When more than 270 girls were kidnapped from a school in Chibok, Nigeria, earlier this year, dance senior Tawny Garcia was shocked to see how quickly the story left the media spotlight.
This story, as well as other stories of violence against women, became the inspiration for Garcia’s dance production, “Gone,” which will debut Friday as part of the Department of Theatre and Dance’s annual “Fall for Dance” program.
“Initially, I had heard the story on social media,” Garcia said. “It was one of those stories that had a couple days notice, and then everyone was on to the next thing. I had a baby in January; I think that gave me a different outlook on it because, for the first time, I was seeing this as a mother rather than just as something that happened over there.”
Garcia said she found inspiration for her choreography from images her professor showed in a history course that covers the Holocaust.
“I felt like the isolation and the mistreatment was all very similar as far as the motion behind it,” Garcia said. “I knew I needed to somehow recreate the emotion that I felt when I saw these images in my piece.”
One movement Garcia based off these images involves the dancers clustering together while one tries to reach out through them. Garcia said this reminded her of images of people trapped under rubble, trying to escape.

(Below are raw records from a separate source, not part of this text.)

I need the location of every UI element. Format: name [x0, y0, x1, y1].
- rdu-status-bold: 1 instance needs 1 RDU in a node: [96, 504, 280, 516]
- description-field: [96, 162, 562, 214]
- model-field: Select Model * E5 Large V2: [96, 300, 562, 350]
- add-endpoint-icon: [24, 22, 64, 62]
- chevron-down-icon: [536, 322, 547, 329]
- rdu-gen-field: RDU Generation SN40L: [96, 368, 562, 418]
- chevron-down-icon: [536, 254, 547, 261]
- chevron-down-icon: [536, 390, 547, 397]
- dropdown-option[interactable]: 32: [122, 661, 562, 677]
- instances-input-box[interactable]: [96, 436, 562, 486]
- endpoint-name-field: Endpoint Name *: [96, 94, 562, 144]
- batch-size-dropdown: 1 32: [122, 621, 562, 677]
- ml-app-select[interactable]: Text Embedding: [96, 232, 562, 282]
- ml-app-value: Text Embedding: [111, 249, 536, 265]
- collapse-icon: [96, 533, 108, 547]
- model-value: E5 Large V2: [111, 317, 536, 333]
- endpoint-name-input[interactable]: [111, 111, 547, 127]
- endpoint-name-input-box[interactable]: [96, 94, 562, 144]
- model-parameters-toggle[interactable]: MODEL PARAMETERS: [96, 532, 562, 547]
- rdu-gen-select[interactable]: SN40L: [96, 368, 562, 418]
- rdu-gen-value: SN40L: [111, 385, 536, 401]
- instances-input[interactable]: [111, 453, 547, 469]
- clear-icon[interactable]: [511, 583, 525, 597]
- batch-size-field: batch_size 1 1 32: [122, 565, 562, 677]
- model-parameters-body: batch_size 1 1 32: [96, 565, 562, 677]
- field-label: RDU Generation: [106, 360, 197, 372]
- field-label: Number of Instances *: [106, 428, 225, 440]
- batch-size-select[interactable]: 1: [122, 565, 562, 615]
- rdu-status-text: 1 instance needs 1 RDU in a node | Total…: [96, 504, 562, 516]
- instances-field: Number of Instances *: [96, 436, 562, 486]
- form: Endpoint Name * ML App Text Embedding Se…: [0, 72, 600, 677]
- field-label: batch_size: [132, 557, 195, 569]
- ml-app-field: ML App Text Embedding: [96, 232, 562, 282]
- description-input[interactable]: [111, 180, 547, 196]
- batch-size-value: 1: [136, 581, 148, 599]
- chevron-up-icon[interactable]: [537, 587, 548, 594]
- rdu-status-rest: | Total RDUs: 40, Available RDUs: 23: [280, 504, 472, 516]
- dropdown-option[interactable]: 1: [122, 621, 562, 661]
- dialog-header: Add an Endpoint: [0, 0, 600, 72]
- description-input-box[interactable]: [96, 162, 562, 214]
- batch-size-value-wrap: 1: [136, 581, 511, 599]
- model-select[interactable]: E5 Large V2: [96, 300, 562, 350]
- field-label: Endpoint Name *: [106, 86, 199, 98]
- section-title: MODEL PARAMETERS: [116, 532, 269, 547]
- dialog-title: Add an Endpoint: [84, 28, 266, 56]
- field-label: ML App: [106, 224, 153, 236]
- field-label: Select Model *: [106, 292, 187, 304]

The dancers’ costumes were picked with these themes in mind as well. Rebecca Bagley, a dance senior who is one of the dancers representing the Nigerian girls, said she will wear two costumes during the performance. She will begin dressed in a blue top and gray skirt — similar to that of a schoolgirl in Chibok — but will change into a nude-colored dress to represent being taken and stripped of her identity.
Bagley said she enjoyed seeing how the production evolved.
“It was cool to be included in the process because, sometimes, a choreographer can come in and give you a movement, and you don’t know where it is coming from,” Bagley said. “We were very informed about everything, so that definitely influences how we perform it because we are so invested in where this piece came from and what it is inspired by.”
Garcia said she learned a lot about violence against women during the creation of her dance.
“I think [these stories] are in the news,” Garcia said. “But I think we don’t really know how to take it in and change it because the violence is almost too much to expect — that people could do that. But we need to accept it for what it is and make it a larger story.”